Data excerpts
=======
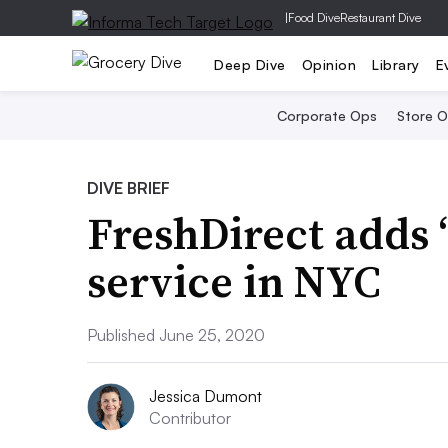
|
Food Dive
Restaurant Dive
Deep Dive
Opinion
Library
E
Corporate Ops
Store 
DIVE BRIEF
FreshDirect adds ‘
service in NYC
Published June 25, 2020
Jessica Dumont
Contributor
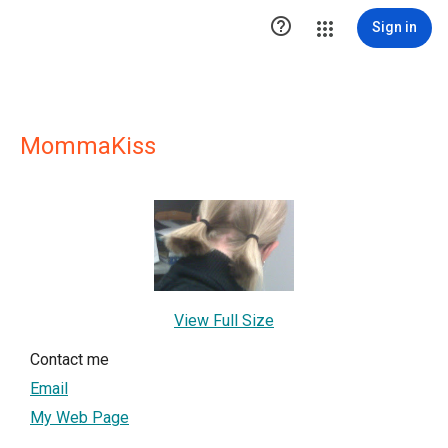

Sign in
MommaKiss
View Full Size
Contact me
Email
My Web Page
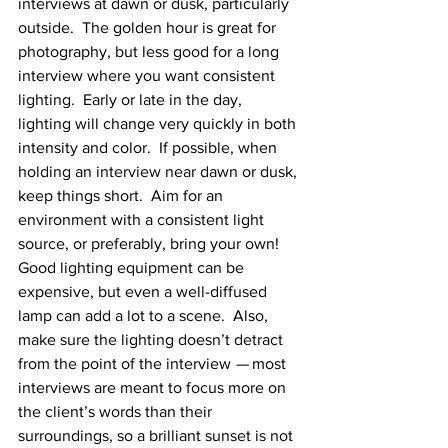
interviews at dawn or dusk, particularly 
outside.  The golden hour is great for 
photography, but less good for a long 
interview where you want consistent 
lighting.  Early or late in the day, 
lighting will change very quickly in both 
intensity and color.  If possible, when 
holding an interview near dawn or dusk, 
keep things short.  Aim for an 
environment with a consistent light 
source, or preferably, bring your own!  
Good lighting equipment can be 
expensive, but even a well-diffused 
lamp can add a lot to a scene.  Also, 
make sure the lighting doesn’t detract 
from the point of the interview 
—
 most 
interviews are meant to focus more on 
the client’s words than their 
surroundings, so a brilliant sunset is not 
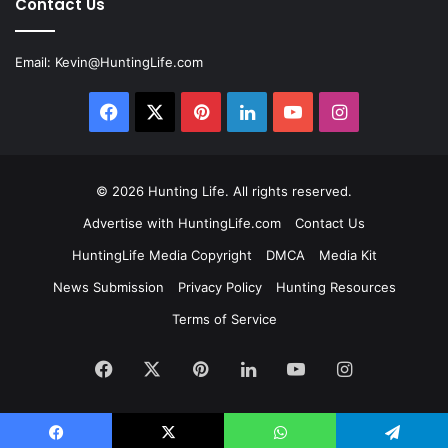
Contact Us
Email:
Kevin@HuntingLife.com
Facebook
X
Pinterest
LinkedIn
YouTube
Instagram
© 2026
Hunting Life
. All rights reserved.
Advertise with HuntingLife.com
Contact Us
HuntingLife Media Copyright
DMCA
Media Kit
News Submission
Privacy Policy
Hunting Resources
Terms of Service
Facebook
X
Pinterest
LinkedIn
YouTube
Instagram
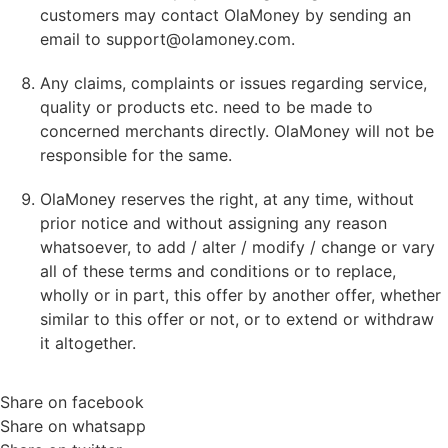
customers may contact OlaMoney by sending an
email to
support@olamoney.com
.
Any claims, complaints or issues regarding service,
quality or products etc. need to be made to
concerned merchants directly. OlaMoney will not be
responsible for the same.
OlaMoney reserves the right, at any time, without
prior notice and without assigning any reason
whatsoever, to add / alter / modify / change or vary
all of these terms and conditions or to replace,
wholly or in part, this offer by another offer, whether
similar to this offer or not, or to extend or withdraw
it altogether.
Share on facebook
Share on whatsapp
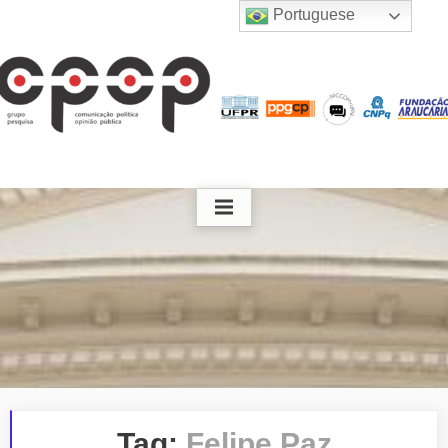
Skip
Portuguese
to
content
Tag:
Felipe Paz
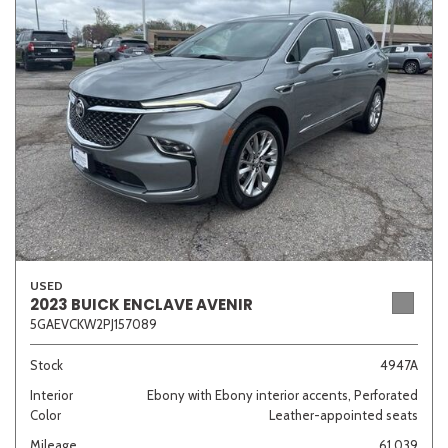
Sedan
SUV
Truck
Other
Van/Minivan
Color
USED
Beige
Black
Blue
Brown
Gold
2023 BUICK ENCLAVE AVENIR
5GAEVCKW2PJ157089
Stock
4947A
Interior
Ebony with Ebony interior accents, Perforated
Gray
Green
Orange
Red
Silver
Color
Leather-appointed seats
Mileage
61,039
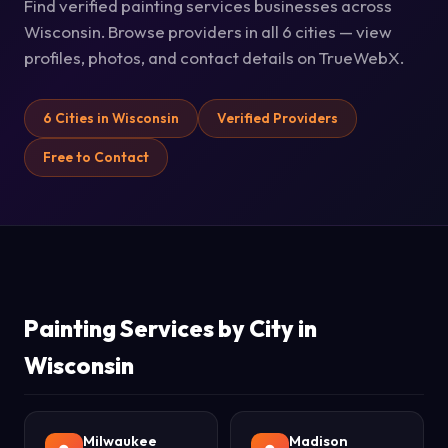
Find verified painting services businesses across
Wisconsin. Browse providers in all 6 cities — view
profiles, photos, and contact details on TrueWebX.
6 Cities in Wisconsin
Verified Providers
Free to Contact
Painting Services by City in
Wisconsin
Milwaukee
Madison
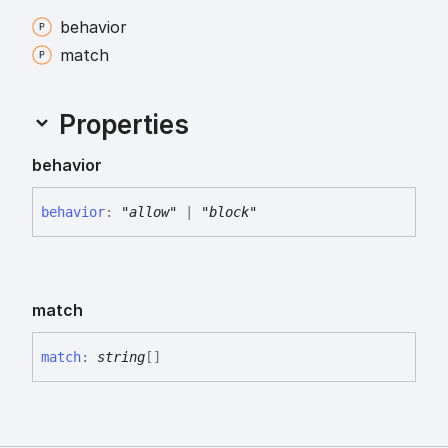
behavior
match
Properties
behavior
behavior
:
"allow"
|
"block"
match
match
:
string
[]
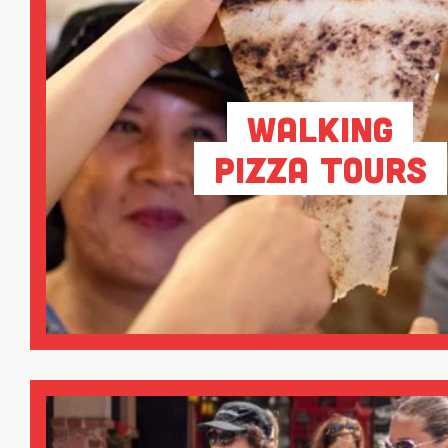
Walking
Pizza Tours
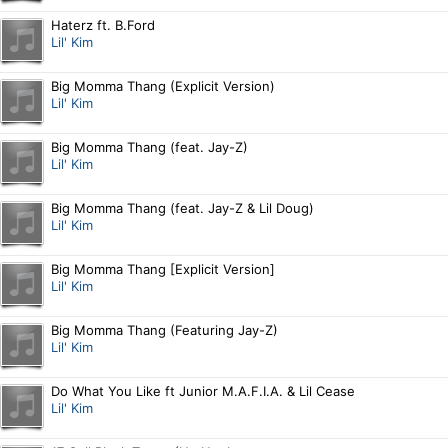
Haterz ft. B.Ford
Lil' Kim
Big Momma Thang (Explicit Version)
Lil' Kim
Big Momma Thang (feat. Jay-Z)
Lil' Kim
Big Momma Thang (feat. Jay-Z & Lil Doug)
Lil' Kim
Big Momma Thang [Explicit Version]
Lil' Kim
Big Momma Thang (Featuring Jay-Z)
Lil' Kim
Do What You Like ft Junior M.A.F.I.A. & Lil Cease
Lil' Kim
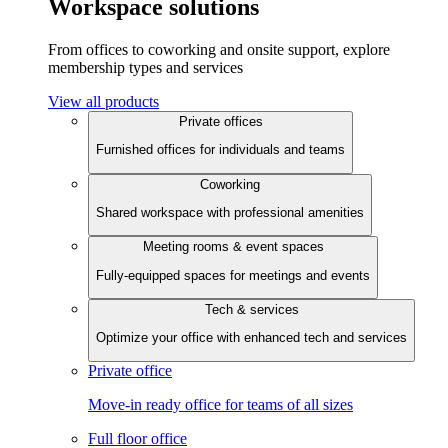
Workspace solutions
From offices to coworking and onsite support, explore
membership types and services
View all products
Private offices
Furnished offices for individuals and teams
Coworking
Shared workspace with professional amenities
Meeting rooms & event spaces
Fully-equipped spaces for meetings and events
Tech & services
Optimize your office with enhanced tech and services
Private office
Move-in ready office for teams of all sizes
Full floor office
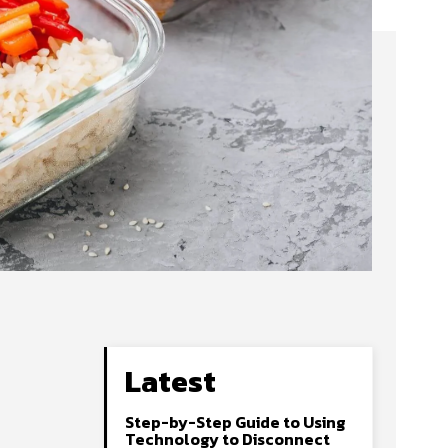
Latest
Step-by-Step Guide to Using
Technology to Disconnect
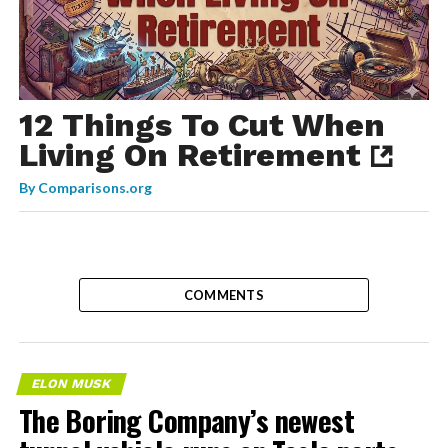
12 Things To Cut When
Living On Retirement
By
Comparisons.org
COMMENTS
ELON MUSK
The Boring Company’s newest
=======
The string "lighting" appears on some lines of the data above; report how many such lines there are, as a bare number.

4